La contribution du tourisme au PIB, cette année seulement, est de 2% de plus que ce que nous avions estimé, car les performances de notre industrie touristique sont bien meilleures que ce que nous avions prévu et cela n’est pas lié à la crise au Moyen-Orient ou la situation en Egypte. Cela est donc un bon présage et de tels signes positifs sont visibles dans d’autres domaines également, encore faut-il que nous nous en tenions à notre ligne de conduite. Et cette ligne de conduite, en quelques mots, est : le peuple ne peut supporter d’autres sacrifices. Nous ne pouvons imposer de nouvelles mesures, nous ne pouvons accepter d’autres baisses des salaires, des retraites et des revenus.

De telles mesures ne contribuent pas à relancer l’économie, elles limitent au contraire la demande et alimentent le cercle vicieux de la récession et du chômage. Nous sommes toutefois tenus d’avancer, sans fléchir, vers ce que nous appelons les changements structurels. Que la Grèce puisse devenir un Etat européen normal, avoir une économie compétitive, un nouveau modèle de croissance et de production. Que nous organisions un nouveau type d’Etat social, non seulement en Grèce, mais aussi dans toute l’Europe, un Etat qui ne soit pas menacé par une nouvelle crise budgétaire. Car aujourd’hui, nous sommes confrontés à un gros problème démographique qui se reflète sur les retraites, la résistance des caisses d’assurance, tout ce que vous voyez au quotidien et je suis certain que vous suivez les médias grecs ou américains et que vous savez exactement ce qui se passe en Grèce.

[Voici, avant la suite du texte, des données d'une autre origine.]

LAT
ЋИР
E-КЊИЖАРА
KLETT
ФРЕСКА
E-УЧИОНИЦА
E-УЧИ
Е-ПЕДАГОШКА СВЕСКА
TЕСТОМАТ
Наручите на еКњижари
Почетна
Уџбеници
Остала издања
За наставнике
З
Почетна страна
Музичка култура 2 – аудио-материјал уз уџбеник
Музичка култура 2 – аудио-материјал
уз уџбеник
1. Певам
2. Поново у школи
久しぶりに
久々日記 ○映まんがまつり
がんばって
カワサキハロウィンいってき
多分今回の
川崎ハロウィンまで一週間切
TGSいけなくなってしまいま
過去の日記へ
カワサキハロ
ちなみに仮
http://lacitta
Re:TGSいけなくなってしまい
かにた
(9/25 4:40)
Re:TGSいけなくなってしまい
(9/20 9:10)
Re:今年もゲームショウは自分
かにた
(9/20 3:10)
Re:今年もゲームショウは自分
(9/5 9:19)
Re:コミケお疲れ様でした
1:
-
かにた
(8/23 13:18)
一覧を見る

Vous avez beaucoup enduré, tout comme le peuple grec. Les Grecs, comme chaque nation, sont fiers et nous avons une raison historique supplémentaire de l’être. Nous n’avons pas seulement l’obligation, mais le devoir de dignité nationale, qui est un élément de la souveraineté nationale. Malheureusement, nous nous sommes retrouvés dans une position de faiblesse, car nous devions emprunter à nos partenaires et organisations internationales parce que les marchés étaient fermés. Le retour sur les marchés se fera très bientôt, plus tôt que prévu. Et le paradoxe est que ce retour sur les marchés permettra à la Grèce d’emprunter et cela attestera du fait qu’elle a retrouvé son indépendance et souveraineté nationales à cet égard.

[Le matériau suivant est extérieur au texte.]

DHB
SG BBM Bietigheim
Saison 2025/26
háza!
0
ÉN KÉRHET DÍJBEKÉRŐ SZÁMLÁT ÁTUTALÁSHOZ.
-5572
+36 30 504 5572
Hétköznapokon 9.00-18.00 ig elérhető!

Vous, depuis ce nouveau monde, l’Amérique, pouvez voir plus clairement la relation entre les Etats-Unis et l’Europe, l’économie européenne, comment l’axe euro-atlantique fonctionne s’agissant des questions de sécurité, depuis la première guerre mondiale, depuis le Président Wilson, et s’agissant bien entendu de l’économie, comment l’OTAN et le FMI fonctionnent. Il existe un espace euro-atlantique unique et les relations sont très étroites, il y a une relation d’interdépendance.

Certes, l’Union européenne ce ne sont pas les Etats-Unis, avec les institutions d’un Etat fédéral puissant, une puissance militaire, politique, des structures de l’Etat qui sont très dures. C’est un nouveau phénomène, complexe, au sein duquel de nombreux acteurs doivent s’entendre. Il y a des retards, des incertitudes, mais des grands pas en avant qui sont tout de même faits car l’Europe est celle qui a transmis tous les grands messages historiques, la civilisation, la démocratie et la paix et il est très important que l’Europe demeure le continent de la démocratie, de la civilisation, de la qualité, de la compétitivité, de l’esprit libre, des droits, car c’est seulement ainsi qu’est alimentée la relation entre l’UE et les Etats-Unis.

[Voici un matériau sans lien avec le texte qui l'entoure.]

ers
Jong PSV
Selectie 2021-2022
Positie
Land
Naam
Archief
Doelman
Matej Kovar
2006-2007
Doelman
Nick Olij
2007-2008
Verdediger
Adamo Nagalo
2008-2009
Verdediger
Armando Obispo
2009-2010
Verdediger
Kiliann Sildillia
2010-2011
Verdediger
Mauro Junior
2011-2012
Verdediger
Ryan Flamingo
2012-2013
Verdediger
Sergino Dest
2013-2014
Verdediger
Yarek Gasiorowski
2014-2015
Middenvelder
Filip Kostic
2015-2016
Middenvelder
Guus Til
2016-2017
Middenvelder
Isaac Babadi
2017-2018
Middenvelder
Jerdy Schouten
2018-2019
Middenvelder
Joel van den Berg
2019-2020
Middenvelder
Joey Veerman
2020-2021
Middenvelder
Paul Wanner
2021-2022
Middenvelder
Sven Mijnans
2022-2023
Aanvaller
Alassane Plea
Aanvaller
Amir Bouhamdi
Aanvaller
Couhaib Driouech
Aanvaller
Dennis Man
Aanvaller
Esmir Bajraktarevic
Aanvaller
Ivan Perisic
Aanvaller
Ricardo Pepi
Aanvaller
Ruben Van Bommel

Nous nous efforçons de garder intacte notre politique extérieure ainsi que la politique de sécurité et de défense pendant toute la durée de la crise. Je vous assure qu’aucun de nos partenaires n’a soulevé de question liée à notre politique étrangère et à la sécurité du pays en rapport avec la crise économique et l’aide économique. Personne n’a exercé de pression sous la menace de la crise économique s’agissant de questions qui nous préoccupent et qui sont les grandes questions nationales. Cela est très important. Et nous n’avons ni permis, ni ne permettrons jamais que soient associées des questions de politique économique et d’aide économique à des questions de politique étrangère et de politique de sécurité. Et c’est justement parce que notre peuple a subi de grosses pressions et humiliations sur le terrain de la politique économique, qu’il ressent ce besoin de défendre avec encore plus de vivacité les questions liées à l’indépendance, la souveraineté et la sécurité nationales.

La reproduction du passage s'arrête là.